A haunting tale of human resilience in the face of unrelieved horror, Camus' novel about a bubonic plague ravaging the people of a North African coastal town is a classic of twentieth-century literature.
The Wind-Up Bird Chronicle: A Novel by Murakami , after reading 4 or 5 of his books I think it is safe to say he is my favorite author.
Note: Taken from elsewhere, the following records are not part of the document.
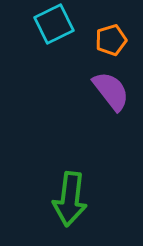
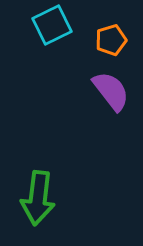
cyan square: moved 2 px left, 1 px down
green arrow: moved 32 px left, 1 px up
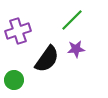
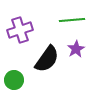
green line: rotated 40 degrees clockwise
purple cross: moved 2 px right, 1 px up
purple star: rotated 24 degrees counterclockwise
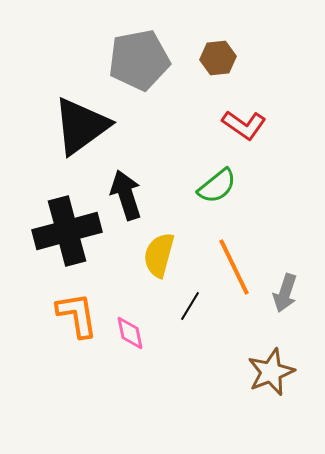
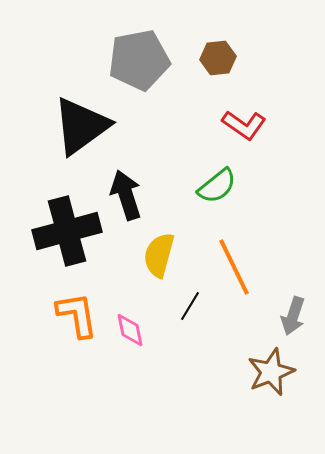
gray arrow: moved 8 px right, 23 px down
pink diamond: moved 3 px up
In a Tokyo suburb, a young man named Toru Okada searches for his wife’s missing cat—and then for his wife as well—in a netherworld beneath the city’s placid surface. As these searches intersect, he encounters a bizarre group of allies and antagonists. Gripping, prophetic, and suffused with comedy and menace, this is an astonishingly imaginative detective story, an account of a disintegrating marriage, and an excavation of the buried secrets from Japan’s forgotten campaign in Manchuria during World War II.
Thoughts?
https://i.imgur.com/xsoGn9X.jpg
KEN-JENNINGS
I am all that is MOD!
+2,973|6602|949

the first two are among my favorites, and I draw a lot of comparisons in Cormac McCarthy and Camus' writing styles. I haven't read either in probably 10 years or so, but they are great books.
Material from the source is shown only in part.